Pandora Papers might help PM hopeful Nir Barkat's political ambitions

A massive trove of documents alleges financial misdeeds but political analysts believe Likud MK will turn the report to his advantage.

NIR BARKAT: Netanyahu has energy and experience, and for the party and country, the longer he is around is better for us, so I wish him long life as the head of both. (photo credit: MARC ISRAEL SELLEM)
NIR BARKAT: Netanyahu has energy and experience, and for the party and country, the longer he is around is better for us, so I wish him long life as the head of both.
(photo credit: MARC ISRAEL SELLEM)

Despite being named in a massive trove of documents that allege financial wrongdoing, Likud MK Nir Barkat is likely to emerge unscathed and perhaps even become more popular among right-wing Israeli voters, political analysts believe.
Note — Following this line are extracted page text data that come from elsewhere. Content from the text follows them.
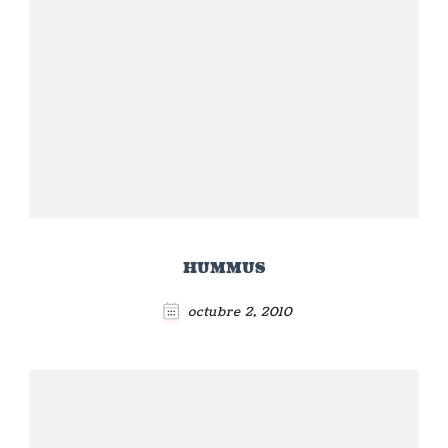
HUMMUS
octubre 2, 2010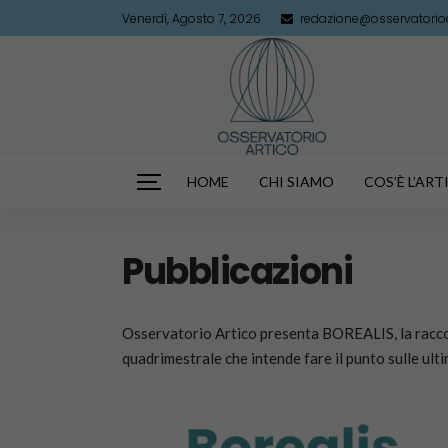
Venerdì, Agosto 7, 2026
redazione@osservatorioar
HOME
CHI SIAMO
COS’È L’AR
Pubblicazioni
Osservatorio Artico presenta BOREALIS, la raccolt
quadrimestrale che intende fare il punto sulle ulti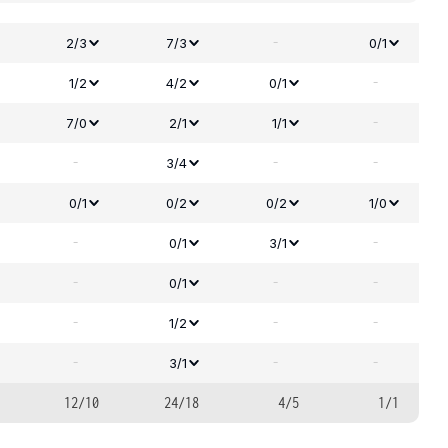
-
2/3
7/3
0/1
-
1/2
4/2
0/1
-
7/0
2/1
1/1
-
-
-
3/4
0/1
0/2
0/2
1/0
-
-
0/1
3/1
-
-
-
0/1
-
-
-
1/2
-
-
-
3/1
12/10
24/18
4/5
1/1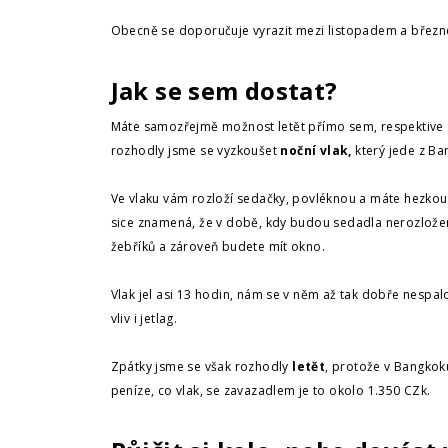
Obecně se doporučuje vyrazit mezi listopadem a březn
Jak se sem dostat?
Máte samozřejmě možnost letět přímo sem, respektive s 
rozhodly jsme se vyzkoušet
noční vlak,
který jede z Ba
Ve vlaku vám rozloží sedačky, povléknou a máte hezkou
sice znamená, že v době, kdy budou sedadla nerozložen
žebříků a zároveň budete mít okno.
Vlak jel asi 13 hodin, nám se v něm až tak dobře nespal
vliv i jetlag.
Zpátky jsme se však rozhodly
letět
, protože v Bangkok
peníze, co vlak, se zavazadlem je to okolo 1.350 CZk.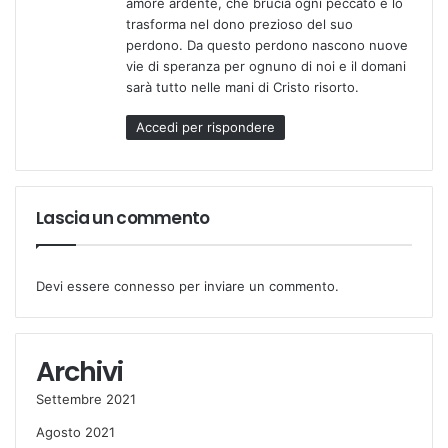
amore ardente, che brucia ogni peccato e lo
o
trasforma nel dono prezioso del suo
:
perdono. Da questo perdono nascono nuove
vie di speranza per ognuno di noi e il domani
sarà tutto nelle mani di Cristo risorto.
Accedi per rispondere
Lascia un commento
Devi essere
connesso
per inviare un commento.
Archivi
Settembre 2021
Agosto 2021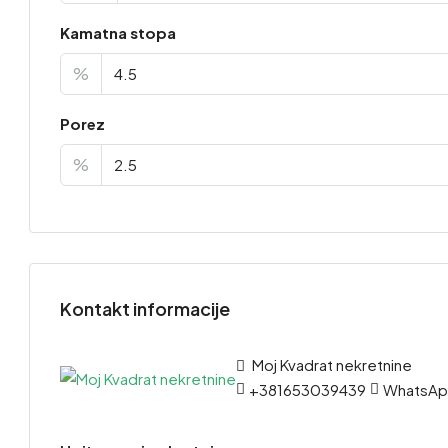
Kamatna stopa
%
Porez
%
Kontakt informacije
Moj Kvadrat nekretnine
+381653039439
WhatsA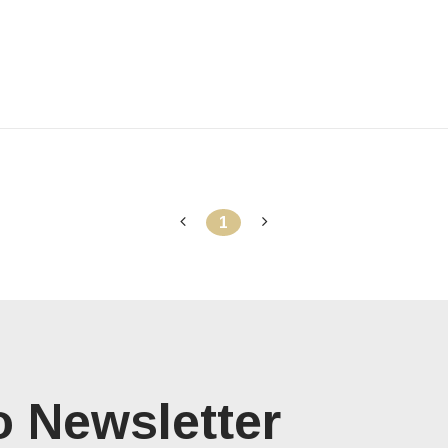
1
o Newsletter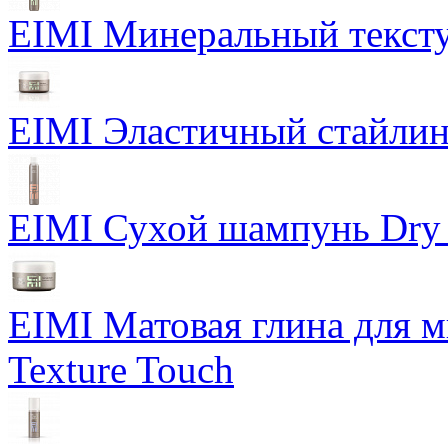
EIMI Минеральный тексту
EIMI Эластичный стайлин
EIMI Сухой шампунь Dry
EIMI Матовая глина для м
Texture Touch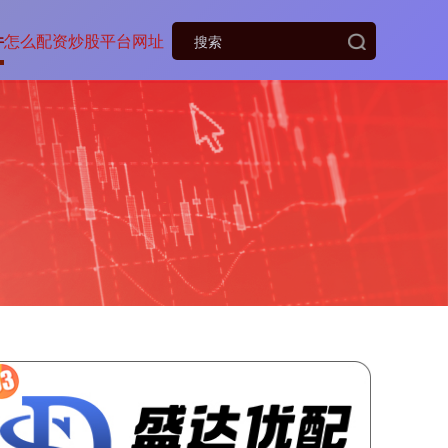
件
怎么配资炒股平台网址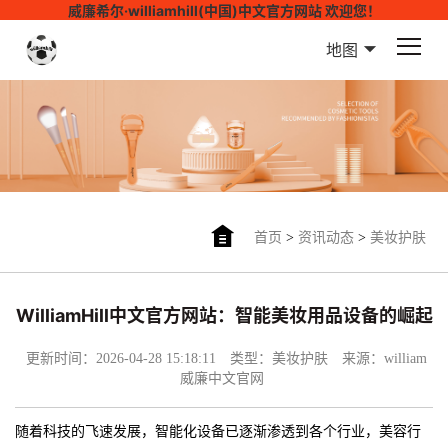
威廉希尔·williamhill(中国)中文官方网站 欢迎您！
地图
首页
>
资讯动态
>
美妆护肤
WilliamHill中文官方网站：智能美妆用品设备的崛起
更新时间：2026-04-28 15:18:11
类型：美妆护肤
来源：william
威廉中文官网
随着科技的飞速发展，智能化设备已逐渐渗透到各个行业，美容行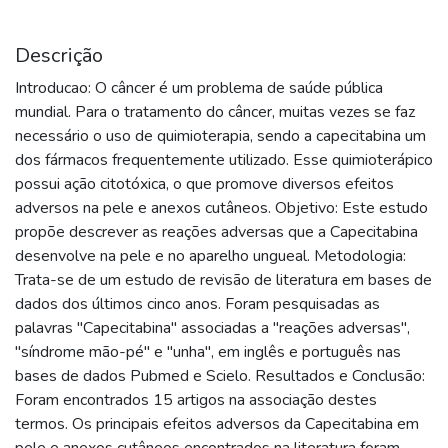
Descrição
Introducao: O câncer é um problema de saúde pública
mundial. Para o tratamento do câncer, muitas vezes se faz
necessário o uso de quimioterapia, sendo a capecitabina um
dos fármacos frequentemente utilizado. Esse quimioterápico
possui ação citotóxica, o que promove diversos efeitos
adversos na pele e anexos cutâneos. Objetivo: Este estudo
propõe descrever as reações adversas que a Capecitabina
desenvolve na pele e no aparelho ungueal. Metodologia:
Trata-se de um estudo de revisão de literatura em bases de
dados dos últimos cinco anos. Foram pesquisadas as
palavras "Capecitabina" associadas a "reações adversas",
"síndrome mão-pé" e "unha", em inglês e português nas
bases de dados Pubmed e Scielo. Resultados e Conclusão:
Foram encontrados 15 artigos na associação destes
termos. Os principais efeitos adversos da Capecitabina em
pele e anexos cutâneos encontrados na literatura foram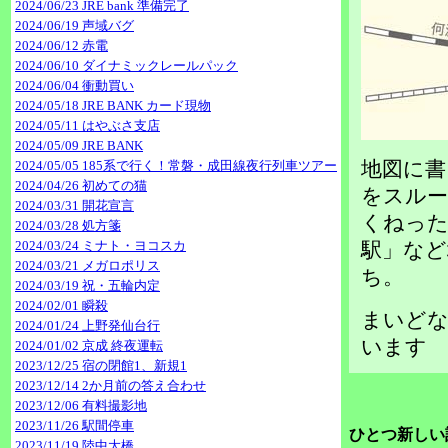
2024/06/23 JRE bank 準備完了
2024/06/19 声域バグ
2024/06/12 赤電
2024/06/10 ダイナミックレールパック
2024/06/04 衝動買い
2024/05/18 JRE BANK カード現物
2024/05/11 はやぶさ支店
2024/05/09 JRE BANK
地図に書
2024/05/05 185系で行く！常磐・成田線夜行列車ツアー
2024/04/26 初めての猫
をスルー
2024/03/31 開花宣言
くねった
2024/03/28 処方箋
2024/03/24 ミナト・ヨコスカ
駅」など
2024/03/21 メガロポリス
ち。
2024/03/19 祝・五輪内定
2024/02/01 瞬殺
まいどなニ
2024/01/24 上野発仙台行
います
2024/01/02 京成 終夜運転
2023/12/25 宿の閉館1、新規1
2023/12/14 2か月前の答え合わせ
2023/12/06 有料撮影地
2023/11/26 駅間停車
ひとつ新しい
2023/11/19 陸中大橋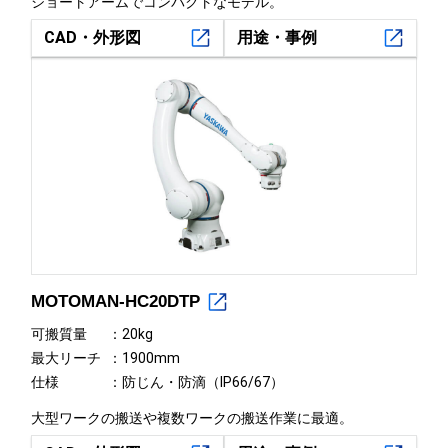
ショートアームでコンパクトなモデル。
CAD・外形図
用途・事例
MOTOMAN-HC20DTP
可搬質量
20kg
最大リーチ
1900mm
仕様
防じん・防滴（IP66/67）
大型ワークの搬送や複数ワークの搬送作業に最適。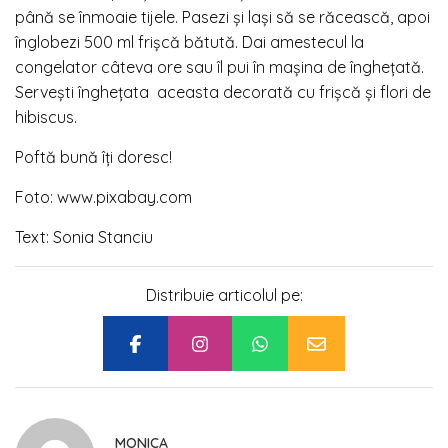
până se înmoaie tijele. Pasezi și lași să se răcească, apoi
înglobezi 500 ml frișcă bătută. Dai amestecul la
congelator câteva ore sau îl pui în mașina de înghețată.
Servești înghețata
aceasta decorată cu frișcă și flori de
hibiscus.
Poftă bună îți doresc!
Foto: www.pixabay.com
Text: Sonia Stanciu
Distribuie articolul pe:
MONICA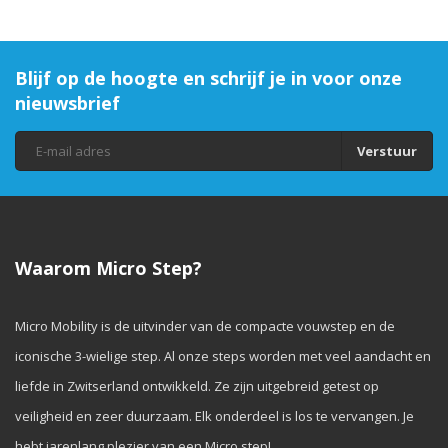
Blijf op de hoogte en schrijf je in voor onze
nieuwsbrief
Verstuur
Waarom Micro Step?
Micro Mobility is de uitvinder van de compacte vouwstep en de
iconische 3-wielige step. Al onze steps worden met veel aandacht en
liefde in Zwitserland ontwikkeld. Ze zijn uitgebreid getest op
veiligheid en zeer duurzaam. Elk onderdeel is los te vervangen. Je
hebt jarenlang plezier van een Micro step!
The International Consortium of Investigative Journalists (ICIJ) on Sunday released some 12 million documents about hidden offshore tax haven assets of hundreds of public officials, politicians and billionaires from around the globe. Known as the Pandora Papers, the leak is the biggest of its kind and featured several prominent leaders, such as former British Prime Minister Tony Blair and Jordan’s King Abdullah. Over 600 journalists from 117 countries took part in the massive exposé.

The documents also mentioned the names of 565 Israelis, according to Shomrim, an Israeli nonprofit investigative journalism organization that collaborated in the investigation.

Among them are Likud MK and former Jerusalem Mayor Nir Barkat.

Barkat, the wealthiest member of Israel’s parliament, is considered to be a potential successor to former PM Binyamin Netanyahu and recently said that he hopes to lead the Likud party once Netanyahu retires. In 2019, business magazine Forbes Israel estimated Barkat’s net worth at roughly NIS 500 million ($139 million).

NIR BARKAT at a rally supporting him on Thursday night, June 10 2021 (credit: AVSHALOM SASSONI/ MAARIV)NIR BARKAT at a rally supporting him on Thursday night, June 10 2021 (credit: AVSHALOM SASSONI/ MAARIV)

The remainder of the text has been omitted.